§ TASK INSTRUCTIONS:
Your reply should consist only of the lines from the one with "s de contact direct." through the end of the entries, transcribed exactly. Pictures stay out.

§ RECORDS SHOWN:
+++++
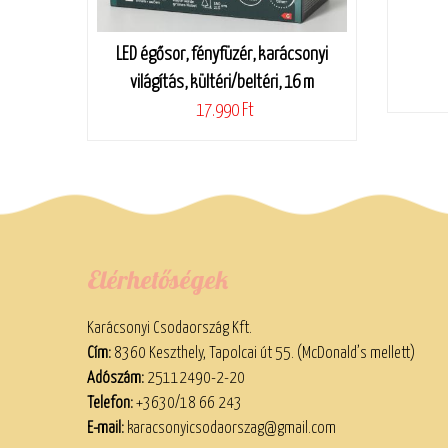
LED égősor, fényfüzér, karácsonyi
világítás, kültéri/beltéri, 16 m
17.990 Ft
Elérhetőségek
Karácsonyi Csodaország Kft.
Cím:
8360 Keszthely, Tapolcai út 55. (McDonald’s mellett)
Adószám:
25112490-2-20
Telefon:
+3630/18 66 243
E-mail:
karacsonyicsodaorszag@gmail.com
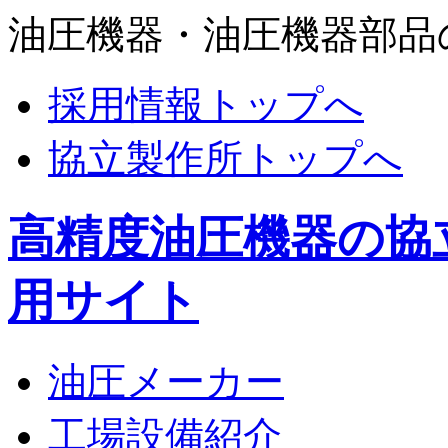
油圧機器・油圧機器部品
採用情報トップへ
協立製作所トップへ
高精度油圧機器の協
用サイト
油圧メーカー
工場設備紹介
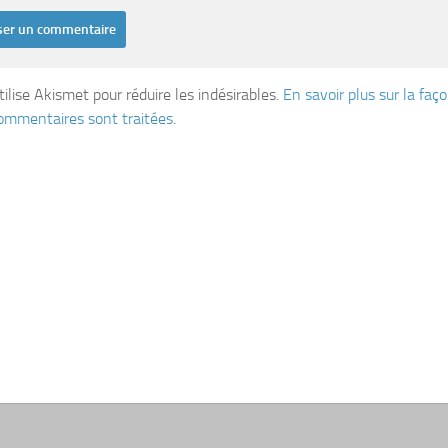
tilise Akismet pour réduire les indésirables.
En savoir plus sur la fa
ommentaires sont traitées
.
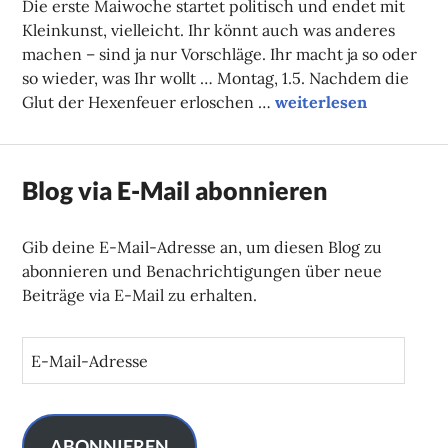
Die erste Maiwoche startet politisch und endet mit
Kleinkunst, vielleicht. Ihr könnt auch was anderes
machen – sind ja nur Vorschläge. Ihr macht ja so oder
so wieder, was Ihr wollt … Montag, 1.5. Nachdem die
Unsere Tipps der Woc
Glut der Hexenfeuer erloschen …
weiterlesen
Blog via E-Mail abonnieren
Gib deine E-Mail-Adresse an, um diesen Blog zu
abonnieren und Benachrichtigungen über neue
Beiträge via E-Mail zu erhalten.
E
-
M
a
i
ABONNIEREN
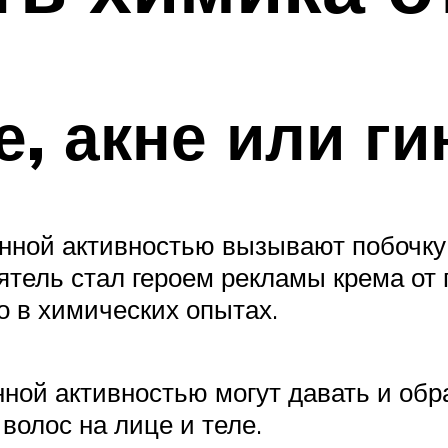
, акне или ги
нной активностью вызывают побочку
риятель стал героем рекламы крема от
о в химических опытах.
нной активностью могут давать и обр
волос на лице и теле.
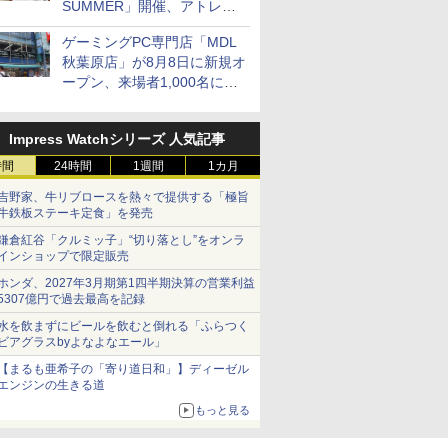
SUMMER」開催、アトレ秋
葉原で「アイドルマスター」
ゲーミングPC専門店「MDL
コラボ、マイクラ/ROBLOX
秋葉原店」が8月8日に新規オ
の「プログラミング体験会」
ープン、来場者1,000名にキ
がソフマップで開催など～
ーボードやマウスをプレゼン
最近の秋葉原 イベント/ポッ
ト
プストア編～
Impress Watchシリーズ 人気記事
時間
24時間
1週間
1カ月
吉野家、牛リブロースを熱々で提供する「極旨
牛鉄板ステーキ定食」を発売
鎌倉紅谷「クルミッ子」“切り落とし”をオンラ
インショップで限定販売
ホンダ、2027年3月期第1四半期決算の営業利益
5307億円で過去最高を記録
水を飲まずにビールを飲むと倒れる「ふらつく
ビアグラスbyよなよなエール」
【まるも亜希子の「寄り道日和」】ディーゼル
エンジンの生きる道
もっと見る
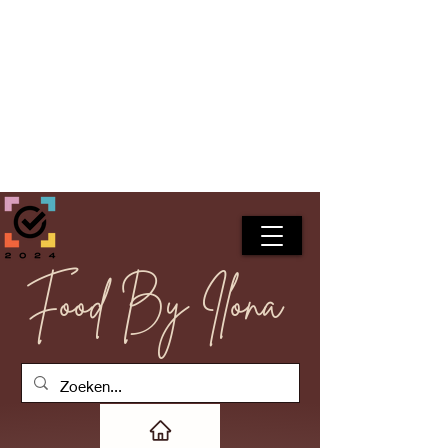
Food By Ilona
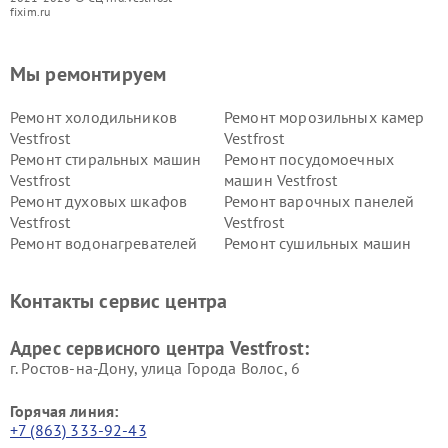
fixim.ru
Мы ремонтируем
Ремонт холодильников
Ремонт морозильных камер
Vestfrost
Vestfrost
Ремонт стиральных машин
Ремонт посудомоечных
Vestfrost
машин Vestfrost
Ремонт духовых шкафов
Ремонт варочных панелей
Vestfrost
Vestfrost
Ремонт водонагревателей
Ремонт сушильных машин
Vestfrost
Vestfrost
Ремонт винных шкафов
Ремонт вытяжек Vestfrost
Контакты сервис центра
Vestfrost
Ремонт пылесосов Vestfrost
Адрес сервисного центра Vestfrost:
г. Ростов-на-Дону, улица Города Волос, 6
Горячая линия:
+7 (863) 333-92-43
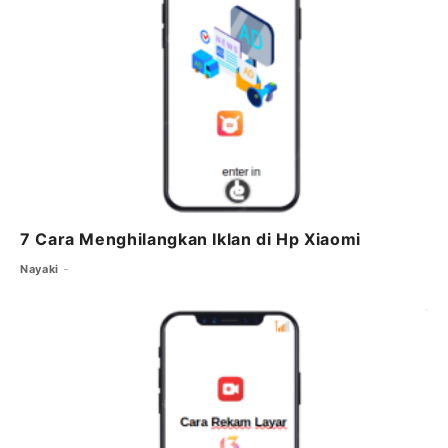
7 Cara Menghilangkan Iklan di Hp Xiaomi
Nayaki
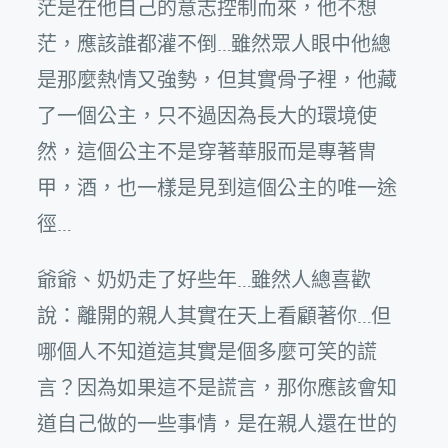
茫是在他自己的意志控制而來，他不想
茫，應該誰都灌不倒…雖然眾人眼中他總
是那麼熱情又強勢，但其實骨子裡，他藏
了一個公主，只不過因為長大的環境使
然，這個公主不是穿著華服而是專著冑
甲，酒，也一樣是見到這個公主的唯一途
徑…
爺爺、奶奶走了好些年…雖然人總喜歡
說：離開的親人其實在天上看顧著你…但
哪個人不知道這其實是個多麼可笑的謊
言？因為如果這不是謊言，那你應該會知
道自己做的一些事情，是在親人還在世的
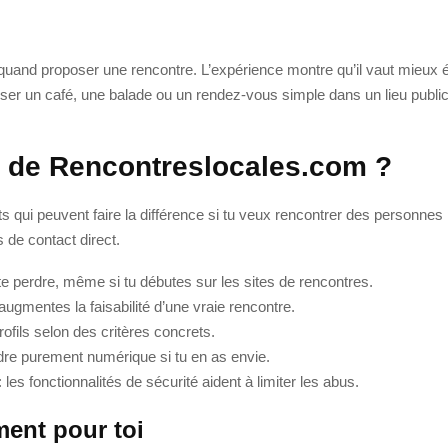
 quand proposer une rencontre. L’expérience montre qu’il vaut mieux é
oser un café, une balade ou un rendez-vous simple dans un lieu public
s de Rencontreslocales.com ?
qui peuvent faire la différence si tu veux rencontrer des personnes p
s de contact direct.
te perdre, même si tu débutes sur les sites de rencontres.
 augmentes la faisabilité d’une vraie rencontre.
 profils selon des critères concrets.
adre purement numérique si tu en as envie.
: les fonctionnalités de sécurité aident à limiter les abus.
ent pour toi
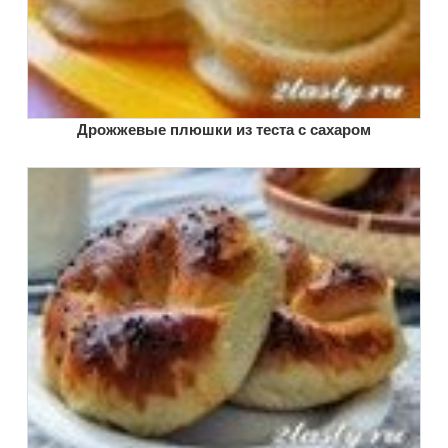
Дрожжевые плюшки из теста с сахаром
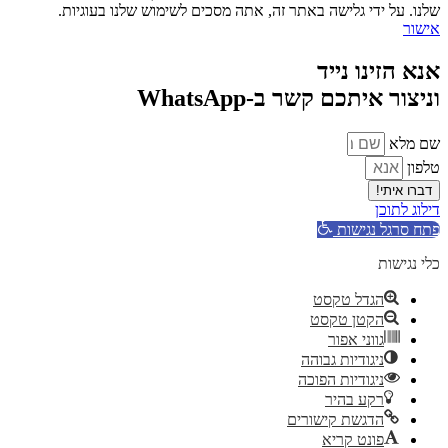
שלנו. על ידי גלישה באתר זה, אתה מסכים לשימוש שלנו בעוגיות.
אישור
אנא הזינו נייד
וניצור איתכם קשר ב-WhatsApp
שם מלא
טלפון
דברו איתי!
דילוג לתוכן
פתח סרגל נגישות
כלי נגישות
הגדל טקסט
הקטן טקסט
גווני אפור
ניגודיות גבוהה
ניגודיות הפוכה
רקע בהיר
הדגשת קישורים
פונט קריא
+++++
§ ANSWER SECTION:
s de contact direct.
te perdre, même si tu débutes sur les sites de rencontres.
 augmentes la faisabilité d’une vraie rencontre.
 profils selon des critères concrets.
adre purement numérique si tu en as envie.
: les fonctionnalités de sécurité aident à limiter les abus.
ent pour toi
Дрожжевые плюшки из теста с сахаром
שלנו. על ידי גלישה באתר זה, אתה מסכים לשימוש שלנו בעוגיות.
אישור
אנא הזינו נייד
וניצור איתכם קשר ב-WhatsApp
שם מלא
טלפון
דברו איתי!
דילוג לתוכן
פתח סרגל נגישות
כלי נגישות
הגדל טקסט
הקטן טקסט
גווני אפור
ניגודיות גבוהה
ניגודיות הפוכה
רקע בהיר
הדגשת קישורים
פונט קריא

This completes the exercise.